Треплев: я одинок, не согрет ничьей привязанностью, мне холодно, как в подземелье, и, чтобы я ни писал, всё это сухо, чёрство, мрачно, останьтесь здесь, умоляю вас, или позвольте мне уехать с вами.
Заречная в панике быстро надевает шляпу и тальму, причём шарфик соскальзывает на пол.
Треплев: зачем, зачем? Бога ради… В голосе угроза, поднимает руку с револьвером; Щёлк.
Белогриб, благоговея, склоняет голову, прощается с Веняковым– И как складывалась ваша жизнь, когда вы, исполнив патриотический долг, покинули невидимый фронт? Столько вместило прошлое! Едва припоминается мне известная аналогия между человеческим мозгом и телевизором, между человеческим сознанием и многоканальным телевизионным потоком, как я, отравленный эфиром, силюсь вообразить фантастическое богатство героических картин, которые проносятся перед вашим мысленным взором…
Веняков откашливался.
– Вас после французских операций готовили, как я слышал, к устранению иуды-Троцкого, однако в последний момент ответственное задание перепоручили вашему испанскому другу…
Веняков откашливался.
– Мне рассказывали, что вы, обречённый этическим долгом на бессловесность, сумели преуспеть в разных сферах, как бегун-марафонец побеждали в пробегах…
Веняков по-прежнему кашлял.
И вдруг исчез вместе с Белогрибом.
– Если хочешь быть здоров, закаляйся, – провозгласил голосом Венякова мускулистый дядька в красно-сине-белых плавках, – позабыв про докторов, водой холо-о-дной облива-а-а-йся… пробежала строка: фитнес-программа клуба «Устои»… телефон… факс…
Веняков, не перестававший кашлять, и Белогриб благополучно вернулись.

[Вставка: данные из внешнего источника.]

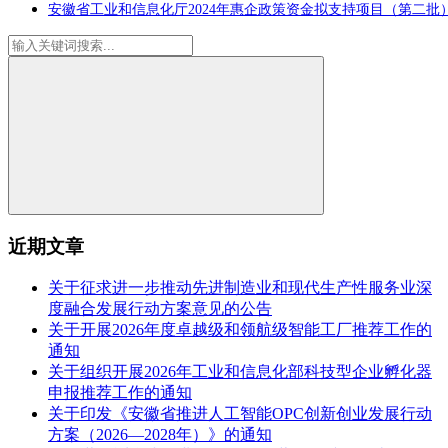
安徽省工业和信息化厅2024年惠企政策资金拟支持项目（第二批
近期文章
关于征求进一步推动先进制造业和现代生产性服务业深
度融合发展行动方案意见的公告
关于开展2026年度卓越级和领航级智能工厂推荐工作的
通知
关于组织开展2026年工业和信息化部科技型企业孵化器
申报推荐工作的通知
关于印发《安徽省推进人工智能OPC创新创业发展行动
方案（2026—2028年）》的通知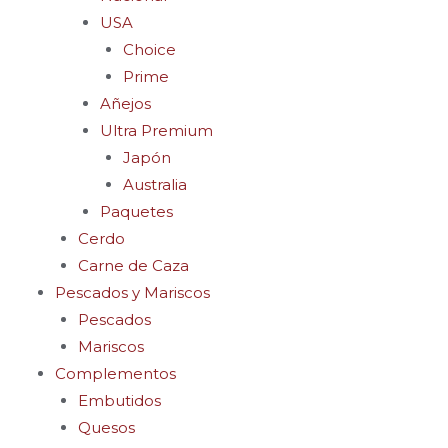
USA
Choice
Prime
Añejos
Ultra Premium
Japón
Australia
Paquetes
Cerdo
Carne de Caza
Pescados y Mariscos
Pescados
Mariscos
Complementos
Embutidos
Quesos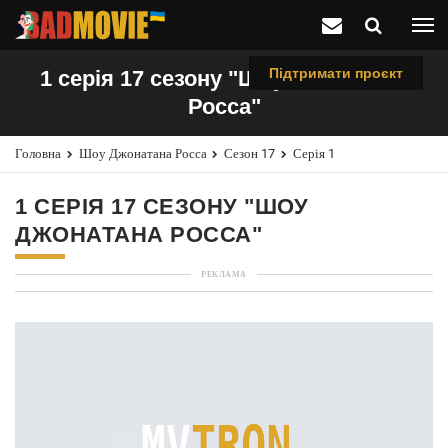
Підтримати проєкт
1 серія 17 сезону "Шоу Джонатана
Росса"
Головна
Шоу Джонатана Росса
Сезон 17
Серія 1
1 СЕРІЯ 17 СЕЗОНУ "ШОУ
ДЖОНАТАНА РОССА"
РЕКЛАМА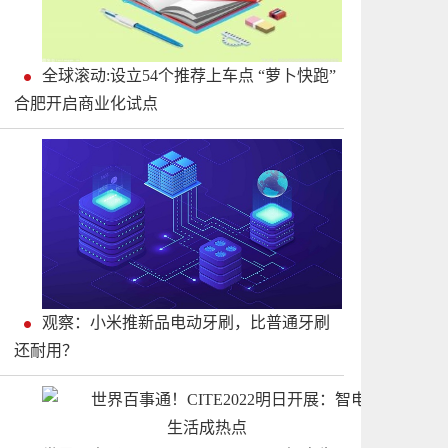
全球滚动:设立54个推荐上车点 “萝卜快跑”
合肥开启商业化试点
观察：小米推新品电动牙刷，比普通牙刷
还耐用？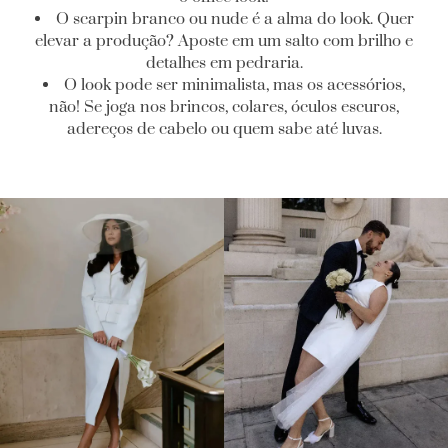
O scarpin branco ou nude é a alma do look. Quer
elevar a produção? Aposte em um salto com brilho e
detalhes em pedraria.
O look pode ser minimalista, mas os acessórios,
não! Se joga nos brincos, colares, óculos escuros,
adereços de cabelo ou quem sabe até luvas.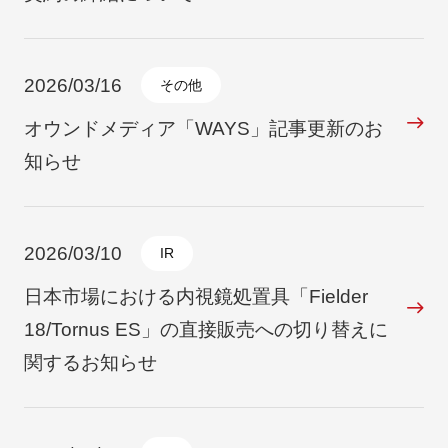
2026/03/16
その他
オウンドメディア「WAYS」記事更新のお
知らせ
2026/03/10
IR
日本市場における内視鏡処置具「Fielder
18/Tornus ES」の直接販売への切り替えに
関するお知らせ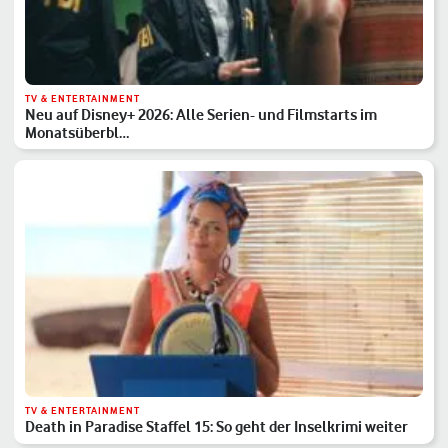
TV & ENTERTAINMENT
Neu auf Disney+ 2026: Alle Serien- und Filmstarts im
Monatsüberbl…
TV & ENTERTAINMENT
Death in Paradise Staffel 15: So geht der Inselkrimi weiter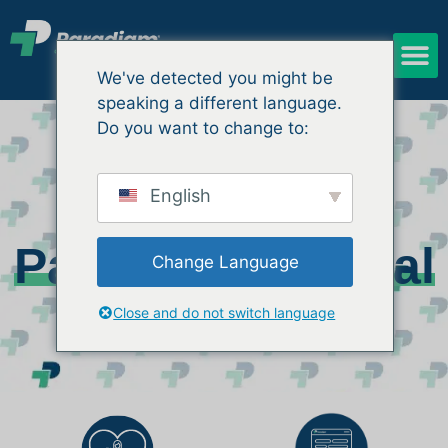
We've detected you might be
speaking a different language.
Do you want to change to:
Póngase en
English
contacto con
Paradigm Clinical
Change Language
Research
Close and do not switch language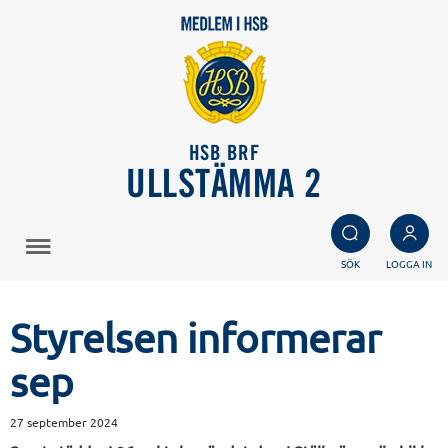
HSB BRF
ULLSTÄMMA 2
SÖK
LOGGA IN
Styrelsen informerar
sep
27 september 2024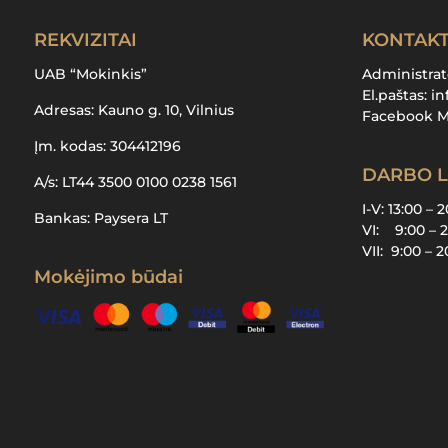
REKVIZITAI
KONTAKT
UAB “Mokinkis”
Administra
El.paštas:
in
Adresas: Kauno g. 10, Vilnius
Facebook 
Įm. kodas: 304412196
DARBO L
A/s: LT44 3500 0100 0238 1561
I-V: 13:00 – 
Bankas: Paysera LT
VI: 9:00 – 
VII: 9:00 – 
Mokėjimo būdai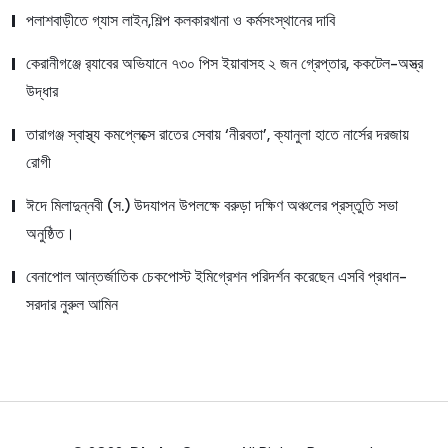
পলাশবাড়ীতে গ্যাস লাইন,শিল্প কলকারখানা ও কর্মসংস্থানের দাবি
কেরানীগঞ্জে র‍্যাবের অভিযানে ৭৩০ পিস ইয়াবাসহ ২ জন গ্রেপ্তার, ককটেল-অস্ত্র
উদ্ধার
তারাগঞ্জ স্বাস্থ্য কমপ্লেক্সে রাতের সেবায় ‘নীরবতা’, ক্যানুলা হাতে নার্সের দরজায়
রোগী
ঈদে মিলাদুন্নবী (স.) উদযাপন উপলক্ষে বরুড়া দক্ষিণ অঞ্চলের প্রস্তুতি সভা
অনুষ্ঠিত।
বেনাপোল আন্তর্জাতিক চেকপোস্ট ইমিগ্রেশন পরিদর্শন করেছেন এসবি প্রধান-
সরদার নুরুল আমিন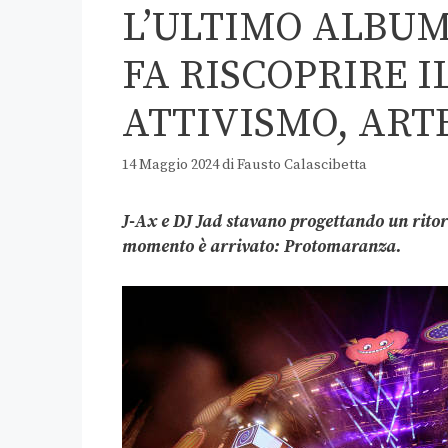
L’ULTIMO ALBUM 
FA RISCOPRIRE 
ATTIVISMO, ART
14 Maggio 2024
di
Fausto Calascibetta
J-Ax e DJ Jad stavano progettando un ritorn
momento è arrivato: Protomaranza.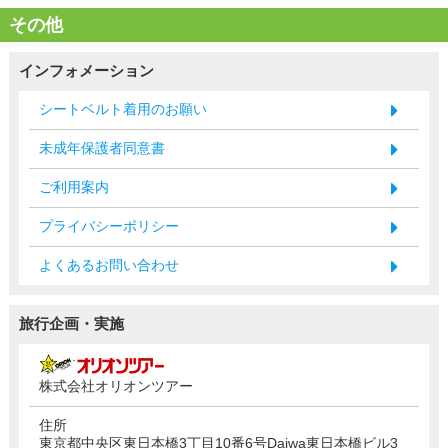
その他
インフォメーション
シートベルト着用のお願い
未成年保護者同意書
ご利用案内
プライバシーポリシー
よくあるお問い合わせ
旅行企画・実施
株式会社オリオンツアー
住所
東京都中央区東日本橋3丁目10番6号Daiwa東日本橋ビル3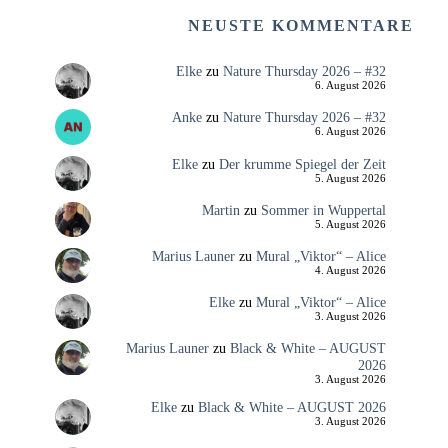
NEUSTE KOMMENTARE
Elke
zu
Nature Thursday 2026 – #32
6. August 2026
Anke
zu
Nature Thursday 2026 – #32
6. August 2026
Elke
zu
Der krumme Spiegel der Zeit
5. August 2026
Martin
zu
Sommer in Wuppertal
5. August 2026
Marius Launer
zu
Mural „Viktor“ – Alice
4. August 2026
Elke
zu
Mural „Viktor“ – Alice
3. August 2026
Marius Launer
zu
Black & White – AUGUST
2026
3. August 2026
Elke
zu
Black & White – AUGUST 2026
3. August 2026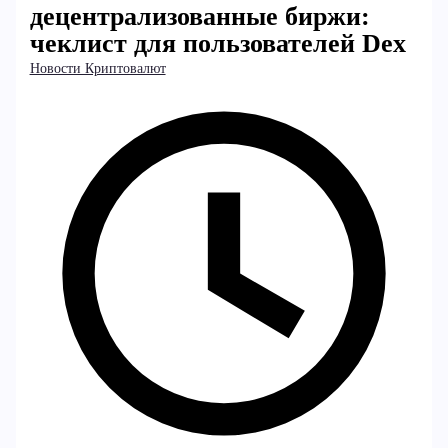
децентрализованные биржи:
чеклист для пользователей Dex
Новости Криптовалют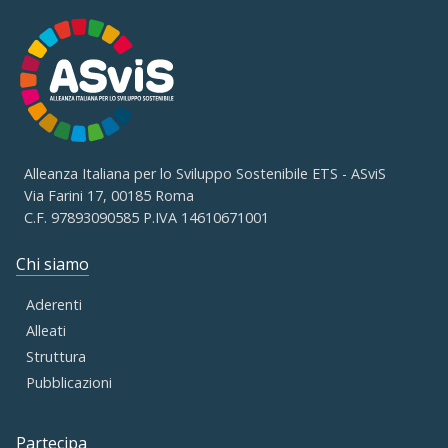
Alleanza Italiana per lo Sviluppo Sostenibile ETS - ASviS
Via Farini 17, 00185 Roma
C.F. 97893090585 P.IVA 14610671001
Chi siamo
Aderenti
Alleati
Struttura
Pubblicazioni
Partecipa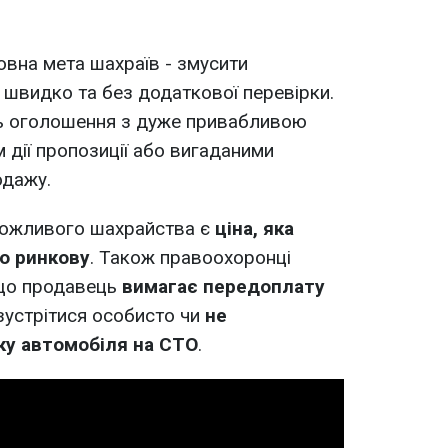
новна мета шахраїв - змусити
и швидко та без додаткової перевірки.
ь оголошення з дуже привабливою
 дії пропозиції або вигаданими
одажу.
можливого шахрайства є
ціна, яка
ю ринкову
. Також правоохоронці
кщо продавець
вимагає передоплату
зустрітися особисто чи
не
ку автомобіля на СТО
.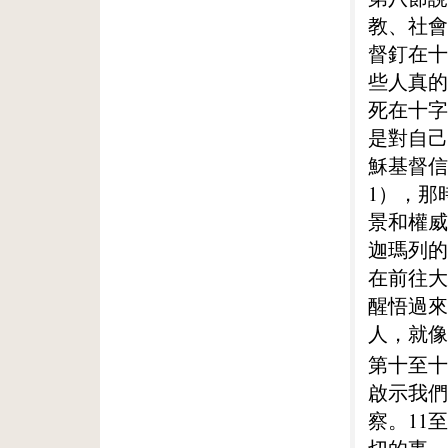
教、社會
督釘在十
些人真的
死在十字
是對自己
穌基督信
1），那
景和權威
迦瑪列的
在前往大
醒悟過來
人，就像
第十至十
啟示我們
察。11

– Я наслышан о вашем педагогическом опыте, о помощи спортсменам-олимпийцам, о несправедливом, на мой взгляд, преступном, к вам отношении в смутные годы хрущёвского волюнтаризма, когда вас и других героев невидимого фронта, перед подвигами которых теперь склоняет головы благодарный народ, попытались вычеркнуть из истории. Мне также известно, что и сейчас, находясь на заслуженном отдыхе, вы, тонкий знаток французских вин и деликатесов, ведёте факультативный курс в Академии Внешней Разведки для нелегалов-метрдъотелей, нелегалов-поваров, нелегалов-барменов, нелегалов-сомелье… готовите достойную смену…
Закалка не помогала?
Венякова душил кашель.
и зал закашлялсяЗаречная, глубоко вздохнув, поставленным, актёрским голосом: зачем вы говорите, что целовали землю, по которой я ходила? Меня надо убить… Картинно склоняется к столу. Я так утомилась! Отдохнуть бы… отдохнуть! Я – чайка. Не то. Я – актриса. Ну да! Услышав смех Аркадиной и Тригорина, бежит к левой двери и смотрит в замочную скважину. Он здесь! Возвращаясь к Треплеву. Ну да… Я стала мелочною, ничтожною, играла бессмысленно. Я не знала, что делать с руками, не умела стоять на сцене, не владела голосом. Вы не понимаете этого состояния, когда чувствуешь, что играешь ужасно. Я – чайка. Нет, не то… помните, вы подстрелили чайку? Показывает на чучело. Случайно пришёл человек, увидел и от нечего делать погубил. Сюжет для небольшого рассказа. Торжественно, голос звенит: я теперь знаю, понимаю, Костя, что в нашем деле – всё равно, играем мы на сцене или пишем – главное не слава, не блеск, не то, о чём я мечтала, а уменье терпеть.